What you should do |
Count the lines in the entries that contain "Nous". Say the number and nothing more.

(Collected data)
*-*-*

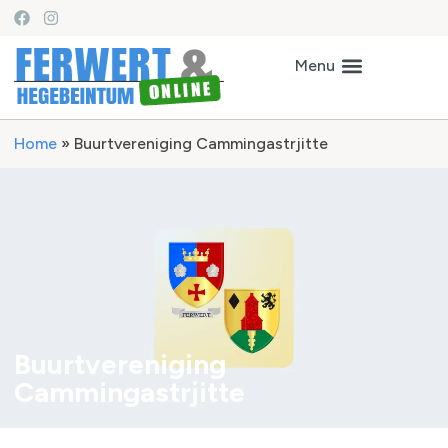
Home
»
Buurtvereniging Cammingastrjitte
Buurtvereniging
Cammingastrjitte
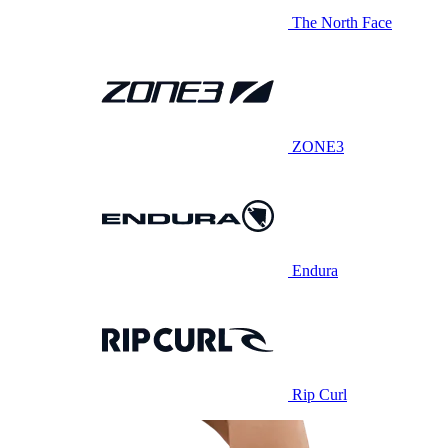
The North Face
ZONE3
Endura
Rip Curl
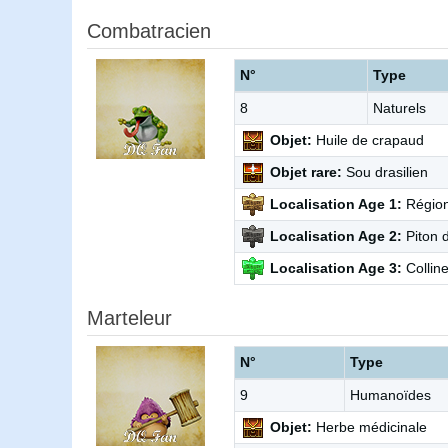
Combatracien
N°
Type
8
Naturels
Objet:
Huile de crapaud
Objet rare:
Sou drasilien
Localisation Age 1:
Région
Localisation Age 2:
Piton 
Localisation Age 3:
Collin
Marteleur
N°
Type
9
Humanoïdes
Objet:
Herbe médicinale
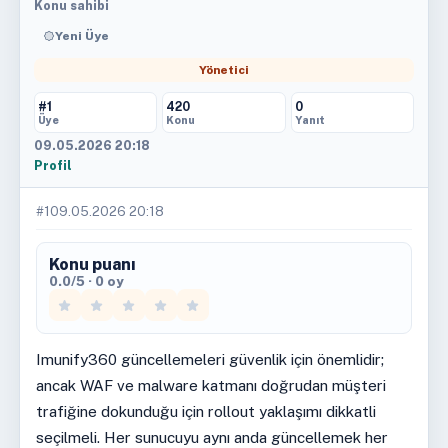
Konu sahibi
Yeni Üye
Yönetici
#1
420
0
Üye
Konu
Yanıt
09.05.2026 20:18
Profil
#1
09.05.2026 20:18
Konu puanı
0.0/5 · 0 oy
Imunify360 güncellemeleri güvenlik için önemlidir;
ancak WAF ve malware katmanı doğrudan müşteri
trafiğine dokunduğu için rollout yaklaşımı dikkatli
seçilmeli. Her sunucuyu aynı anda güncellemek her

*-*-*

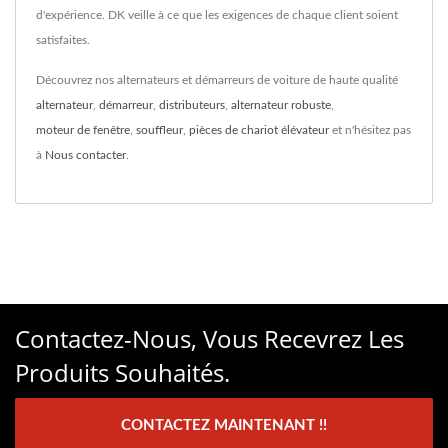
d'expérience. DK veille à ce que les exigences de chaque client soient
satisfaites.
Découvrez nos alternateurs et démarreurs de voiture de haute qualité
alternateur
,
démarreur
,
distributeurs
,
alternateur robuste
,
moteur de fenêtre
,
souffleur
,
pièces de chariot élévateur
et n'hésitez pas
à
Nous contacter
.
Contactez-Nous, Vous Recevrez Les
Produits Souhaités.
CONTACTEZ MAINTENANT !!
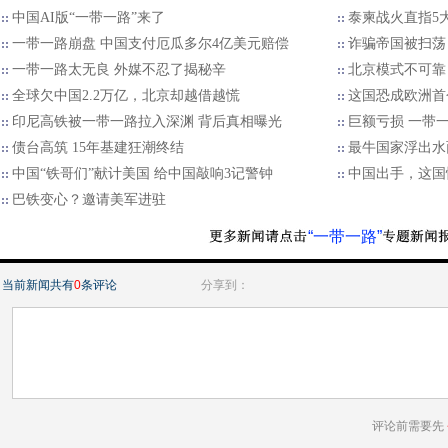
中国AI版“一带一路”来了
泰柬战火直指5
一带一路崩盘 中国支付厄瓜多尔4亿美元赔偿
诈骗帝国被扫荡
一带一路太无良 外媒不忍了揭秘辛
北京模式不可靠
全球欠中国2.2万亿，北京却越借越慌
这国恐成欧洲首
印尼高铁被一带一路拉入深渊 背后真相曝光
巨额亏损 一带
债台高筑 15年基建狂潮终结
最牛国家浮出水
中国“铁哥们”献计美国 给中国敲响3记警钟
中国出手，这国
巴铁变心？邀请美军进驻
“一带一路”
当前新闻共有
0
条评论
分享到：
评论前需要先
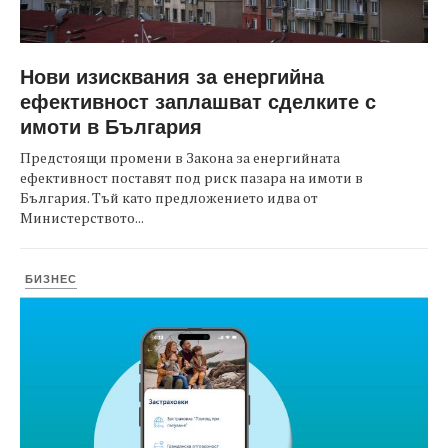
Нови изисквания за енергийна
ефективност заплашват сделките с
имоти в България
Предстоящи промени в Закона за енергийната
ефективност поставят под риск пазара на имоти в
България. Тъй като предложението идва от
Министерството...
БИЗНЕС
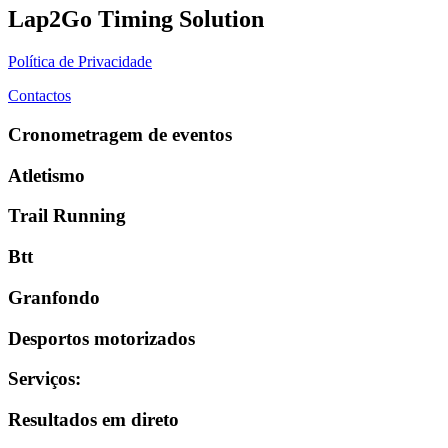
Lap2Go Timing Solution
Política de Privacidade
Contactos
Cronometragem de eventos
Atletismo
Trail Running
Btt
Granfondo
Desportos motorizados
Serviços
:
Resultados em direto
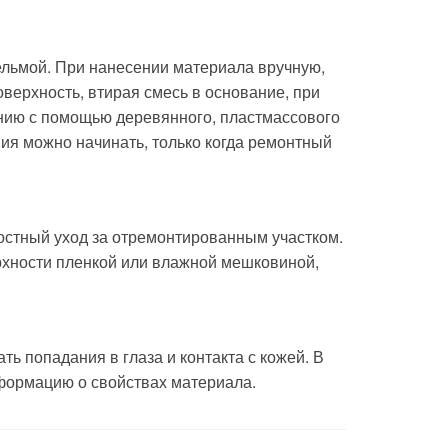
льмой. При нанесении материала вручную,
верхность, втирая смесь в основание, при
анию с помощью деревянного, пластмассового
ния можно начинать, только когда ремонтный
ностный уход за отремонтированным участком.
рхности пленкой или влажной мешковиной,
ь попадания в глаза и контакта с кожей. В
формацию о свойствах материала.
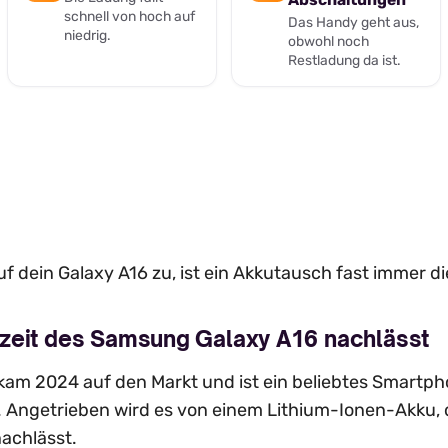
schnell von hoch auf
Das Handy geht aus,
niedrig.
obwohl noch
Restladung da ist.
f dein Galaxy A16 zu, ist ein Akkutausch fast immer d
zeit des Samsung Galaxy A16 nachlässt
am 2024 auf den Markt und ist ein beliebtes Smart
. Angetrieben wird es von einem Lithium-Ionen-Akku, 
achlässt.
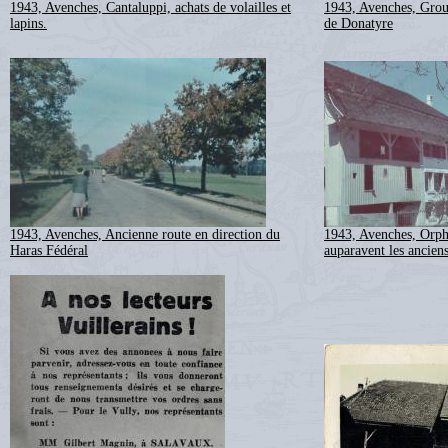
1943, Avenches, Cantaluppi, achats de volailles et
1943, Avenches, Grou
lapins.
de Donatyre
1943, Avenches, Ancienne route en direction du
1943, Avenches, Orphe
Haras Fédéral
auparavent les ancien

*-*-*

The answer |
2